Seven short weeks ago, after days of storm warnings and evacuation orders, Hurricane Sandy slammed into the United States. The entire eastern seaboard, from Florida to Maine, was affected, as tropical force winds extended roughly 900 miles at their widest. In Texas, I sat transfixed like most others across the country, praying for the safety of those in Sandy’s path.
In the days after, millions mourned their losses and city leaders did their best to return to business as usual. We all knew the clean-up would cost money, but it wasn’t until weeks later that we had a figure—leaders in New York, New Jersey and Connecticut announced that they needed a collective $82 billion in federal disaster relief funds, including more than $15 billion to protect against future storms. But as New York City Mayor Michael Bloomberg framed his request around actions like moving electrical transformers in commercial buildings to upper floors and creating the ability to shutter key tunnels, airports and subways during a flood, I had to wonder: Where was the discussion about natural infrastructure? Where was the acknowledgement of the importance our wetlands, oyster reefs and seagrass play in storm management? Now more than ever, such issues are vital to the national conversation.
Mounting evidence shows that rising sea levels and storm surges pose a real risk to coastal populations. The Nature Conservancy has made big investments in the science of coastal resiliency, especially along the Gulf of Mexico coast. If you don’t live in one of the five Gulf States—Texas, Louisiana, Mississippi, Alabama or Florida—you may not think of the Gulf Coast region as much more than a flood plain. But the Gulf of Mexico supports an incredible diversity of marine life and is hands down one of the hardest working bodies of water around. It supports one of the country’s largest recreation and tourism industries, to the tune of $20 billion a year and more than 600,000 jobs, and is responsible for roughly 90 percent of all our offshore oil and gas production. The Gulf also produces more than a third of the seafood Americans eat, including 60 percent of our oysters and more than 80 percent of our shrimp.

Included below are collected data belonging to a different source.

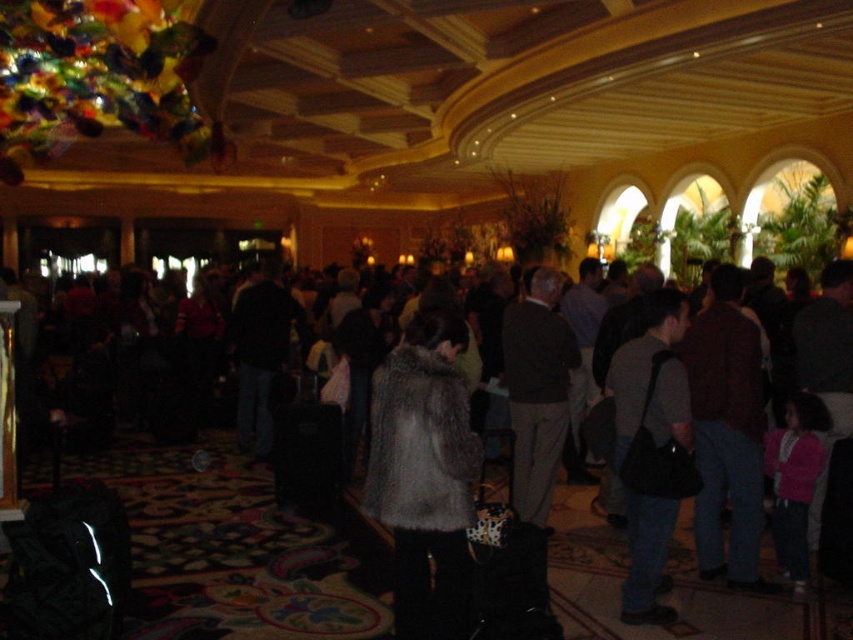 You are standing at the entrance of the lobby and see the fuzzy gray coat at center. If you want to walk directly towards it, what direction should you head in?

Since the fuzzy gray coat at center is located at point 0.744 on the x axis and 0.498 on the y axis, you should head towards the center of the lobby to reach it.

You are a hotel staff member who needs to store two items in a rectangular closet. The fuzzy gray coat at center and the dark gray suit at center must be placed in the same closet. Given their sizes, can both items fit side by side in the closet without overlapping?

The fuzzy gray coat at center has a smaller width than the dark gray suit at center. Since the coat is narrower, both items can likely fit side by side in the closet as long as the total width of both items does not exceed the closet space available. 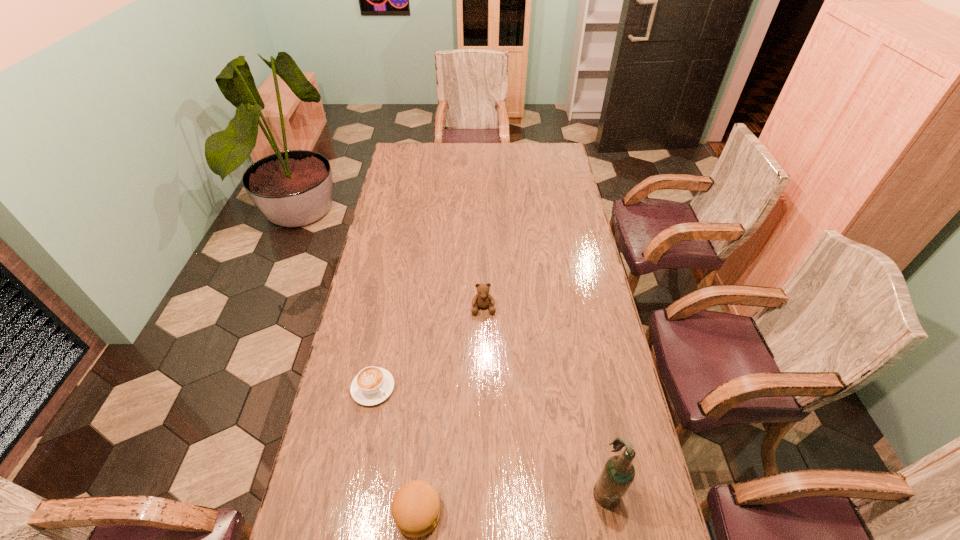 Image resolution: width=960 pixels, height=540 pixels. Find the location of `free space on the desktop that is between the second object from left to right and the beer bottle and is positioned on the side of the leftmost object with the handle`. free space on the desktop that is between the second object from left to right and the beer bottle and is positioned on the side of the leftmost object with the handle is located at coordinates (496, 503).

I want to click on free space on the desktop that is between the second shortest object and the rightmost object and is positioned on the front-facing side of the third shortest object, so coord(496,503). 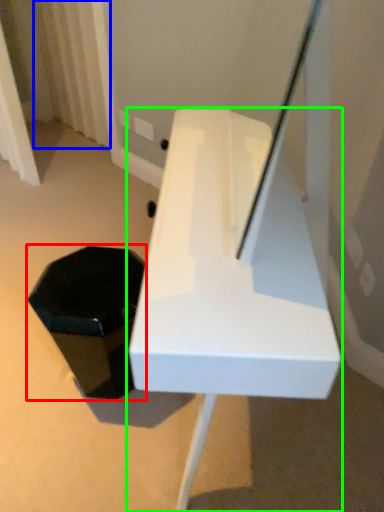 Question: Which object is the closest to the storage box (highlighted by a red box)? Choose among these: curtain (highlighted by a blue box) or furniture (highlighted by a green box).

Choices:
 (A) curtain
 (B) furniture

Answer: (B)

But we are taxing this great natural resource and steadily stripping away its natural defenses. The Census Bureau projects that more than 61 million people will call the Gulf region home by 2025, and every single one of those people will need to eat, drink and turn the lights on—that means increased food production, energy exploration and development. Such stressors have already had a tangible effect on the Gulf—what is considered one of the most biologically diverse regions in the world has lost nearly 50 percent of its wetlands, 60 percent of its seagrass beds and 50 percent of its oyster reefs.
Yet, the health of this ecosystem is crucial to our collective livelihood. Oyster reefs, wetlands, seagrass and coastal marshes play an incredibly important role in protecting our coastlines; they prevent erosion and serve as natural buffers during hurricanes and tropical storms. And investing in such natural infrastructure creates an insurance policy for the future.